A “escala 6×1” é um modelo em que o trabalhador atua por seis dias consecutivos e tem um dia de descanso na semana.
Ela se encaixa no desenho atual de jornada do país porque a Constituição permite a organização do trabalho respeitando limites máximos (como teto semanal), e a legislação garante o repouso semanal remunerado de pelo menos 24 horas consecutivas, preferencialmente aos domingos.
Na prática, muitos setores que operam todos os dias, comércio, serviços, logística, saúde, adotam escalas e revezamentos para cumprir esses limites e manter a operação funcionando.
Foi aprovada a PEC que acaba com a escala 6×1?

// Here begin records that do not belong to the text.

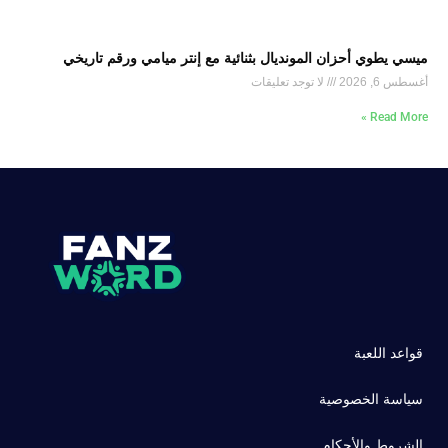
ميسي يطوي أحزان المونديال بثنائية مع إنتر ميامي ورقم تاريخي
أغسطس 6, 2026
لا توجد تعليقات
Read More »
قواعد اللعبة
سياسة الخصوصية
الشروط والأحكام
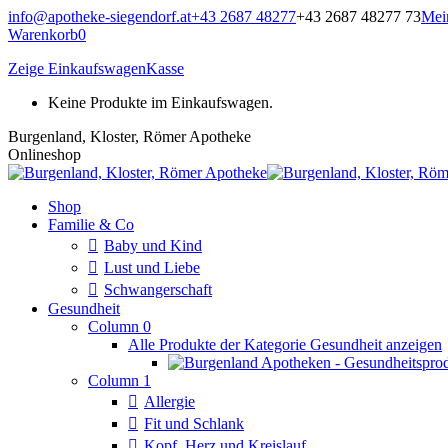
Zum
info@apotheke-siegendorf.at
+43 2687 48277
+43 2687 48277 73
Mei
Inhalt
Warenkorb
0
springen
Zeige Einkaufswagen
Kasse
Keine Produkte im Einkaufswagen.
Burgenland, Kloster, Römer Apotheke
Onlineshop
Shop
Familie & Co
Baby und Kind
Lust und Liebe
Schwangerschaft
Gesundheit
Column 0
Alle Produkte der Kategorie Gesundheit anzeigen
Column 1
Allergie
Fit und Schlank
Kopf, Herz und Kreislauf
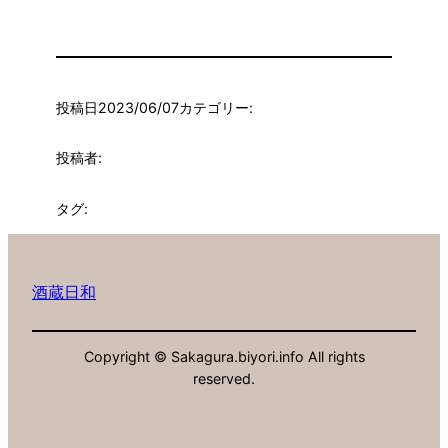
投稿日
2023/06/07
カテゴリー:
投稿者:
タグ:
酒蔵日和
Copyright © Sakagura.biyori.info All rights
reserved.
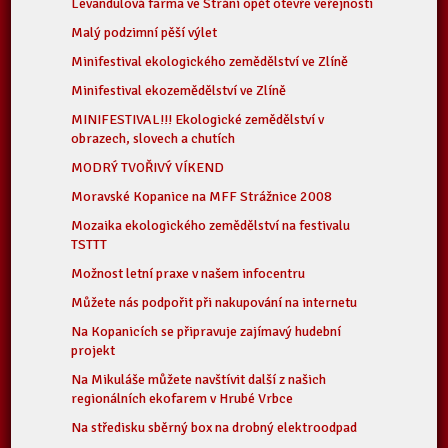
Levandulová farma ve Strání opět otevře veřejnosti
Malý podzimní pěší výlet
Minifestival ekologického zemědělství ve Zlíně
Minifestival ekozemědělství ve Zlíně
MINIFESTIVAL!!! Ekologické zemědělství v
obrazech, slovech a chutích
MODRÝ TVOŘIVÝ VÍKEND
Moravské Kopanice na MFF Strážnice 2008
Mozaika ekologického zemědělství na festivalu
TSTTT
Možnost letní praxe v našem infocentru
Můžete nás podpořit při nakupování na internetu
Na Kopanicích se připravuje zajímavý hudební
projekt
Na Mikuláše můžete navštívit další z našich
regionálních ekofarem v Hrubé Vrbce
Na středisku sběrný box na drobný elektroodpad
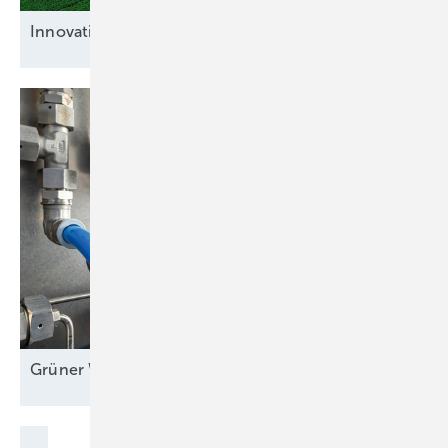
Innovative
Bremsenlöser
Grüner Wasserstoff bereit für große
Maßstäbe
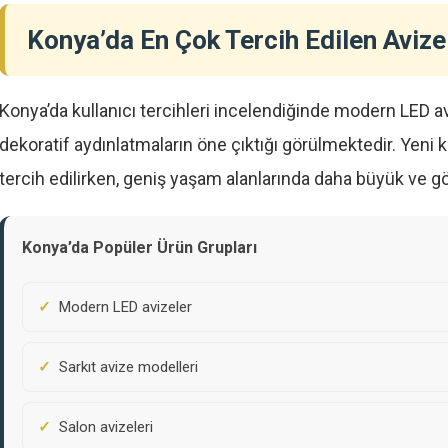
Konya’da En Çok Tercih Edilen Avize
Konya’da kullanıcı tercihleri incelendiğinde modern LED avi
dekoratif aydınlatmaların öne çıktığı görülmektedir. Yeni
tercih edilirken, geniş yaşam alanlarında daha büyük ve gös
Konya’da Popüler Ürün Grupları
Modern LED avizeler
Sarkıt avize modelleri
Salon avizeleri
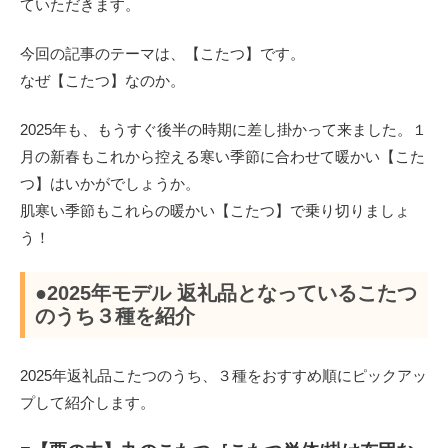
ていただきます。
今回の記事のテーマは、【こたつ】です。
なぜ【こたつ】なのか。
2025年も、もうすぐ後半の時期に差し掛かって来ました。１
月の新春もこれから控える寒い季節に合わせて暖かい【こた
つ】はいかがでしょうか。
肌寒い季節もこれらの暖かい【こたつ】で乗り切りましょ
う！
●2025年モデル 返礼品となっているこたつ
のうち３種を紹介
2025年返礼品こたつのうち、３種をおすすめ順にピックアッ
プして紹介します。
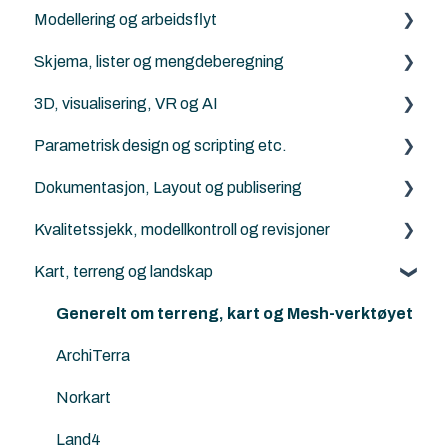
Modellering og arbeidsflyt
Archicad
PDF
Parametrisk design og scripting
Skjema, lister og mengdeberegning
Revit
DXF/DWG File (.dxf, .dwg)
Archicad
3D, visualisering, VR og AI
Solibri
Punktsky
ArchiFrame
Archicad
Parametrisk design og scripting etc.
IFC Viewers/Verktøy
FBX (.fbx)
Solibri
Archicad
Dokumentasjon, Layout og publisering
Archicad filtyper (.pln, .pla, .tpl and .mod etc.)
Twinmotion
Python for Archicad
Kvalitetssjekk, modellkontroll og revisjoner
KOF
AI Visualizer
PARAM-O for Archicad
Archicad
Kart, terreng og landskap
Rhino - Grasshopper
Solibri
Archicad
Generelt om terreng, kart og Mesh-verktøyet
ArchiTerra
Norkart
Land4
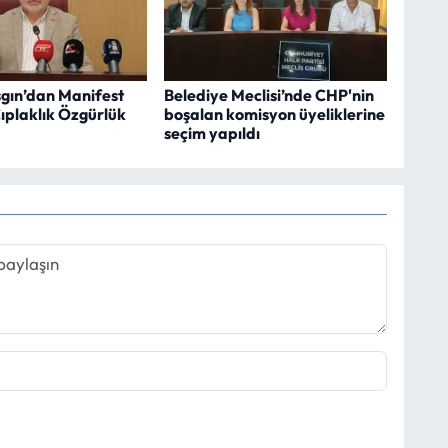
gın’dan Manifest
Belediye Meclisi’nde CHP'nin
Çıplaklık Özgürlük
boşalan komisyon üyeliklerine
seçim yapıldı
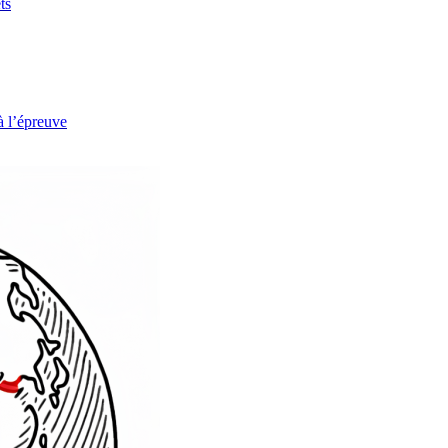
ts
à l’épreuve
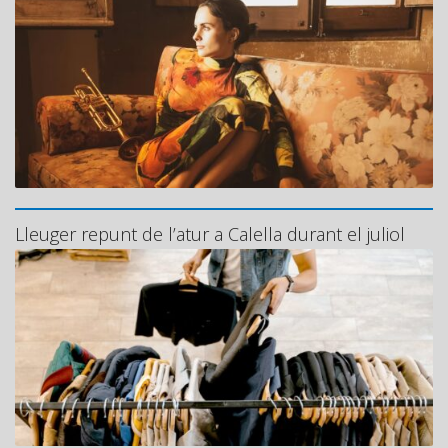
Lleuger repunt de l’atur a Calella durant el juliol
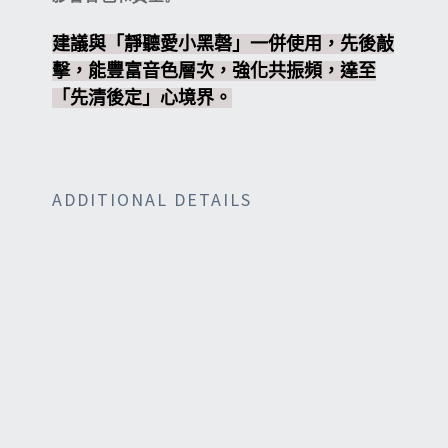
建議與「靜聽愛小黑磬」一併使用，先後敲
擊，能豐富音色層次，強化共振頻，達至
「先清後定」心境界。
ADDITIONAL DETAILS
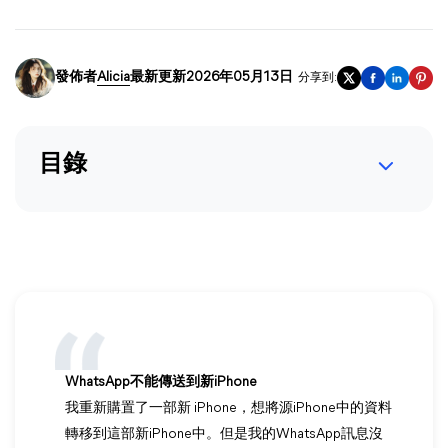
發佈者
Alicia
最新更新2026年05月13日
分享到:
目錄
WhatsApp不能傳送到新iPhone
我重新購置了一部新 iPhone，想將源iPhone中的資料
轉移到這部新iPhone中。但是我的WhatsApp訊息沒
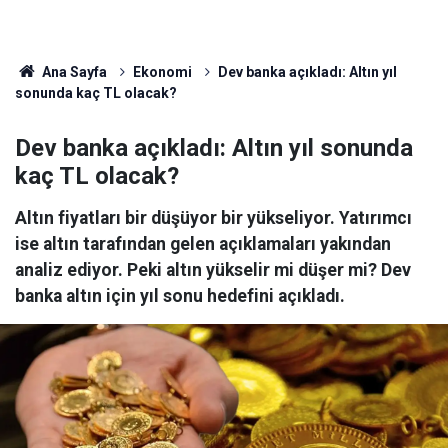
Ana Sayfa
Ekonomi
Dev banka açıkladı: Altın yıl
sonunda kaç TL olacak?
Dev banka açıkladı: Altın yıl sonunda
kaç TL olacak?
Altın fiyatları bir düşüyor bir yükseliyor. Yatırımcı
ise altın tarafından gelen açıklamaları yakından
analiz ediyor. Peki altın yükselir mi düşer mi? Dev
banka altın için yıl sonu hedefini açıkladı.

Não. Até esta terça-feira (10), não há aprovação final de mudança constitucional que “acabe” com a 6×1. O que há é:
- Câmara: Hugo Motta afirmou que a expectativa é votar em maio uma PEC que trata do tema, após passar por CCJ e comissão especial;
- Senado: a PEC 148/2015 já passou pela CCJ e aguarda votação no plenário, com uma proposta de transição para reduzir a jornada e ampliar o descanso semanal.
Ou seja: o debate avançou, mas a regra atual segue valendo até que uma mudança seja aprovada e promulgada.
O que prevê a PEC 8/2025 (Câmara) citada como “fim da 6×1”?
A proposta associada à deputada Erika Hilton estabelece que a jornada normal:
- não poderá superar 8 horas por dia;
- não poderá passar de 36 horas por semana; e
- deverá ser organizada em 4 dias na semana.
O texto também prevê que a mudança entraria em vigor 360 dias após a promulgação.
E o que diz a PEC 148/2015 (Senado)?
No Senado, a PEC 148/2015 prevê aumento do descanso mínimo semanal de um para dois dias e redução do teto semanal de trabalho de 44 para 36 horas, com implementação gradual, sem permitir redução de salário para compensar a mudança.
Esse texto já foi aprovado na CCJ e depende de votações em plenário para seguir adiante.
Como a proposta tramita e o que precisa acontecer para virar regra?
Para uma PEC virar regra:
- precisa passar pela CCJ (admissibilidade/constitucionalidade);
- depois por uma comissão especial (mérito, debates e possíveis alterações), no caso da Câmara;
- e, por fim, ir ao plenário: são dois turnos de votação e quórum qualificado.
Na Câmara, isso significa 308 votos em cada turno; no Senado, 49 votos em cada turno. Depois, a PEC precisa ser aprovada nas duas Casas com o mesmo texto para ser promulgada.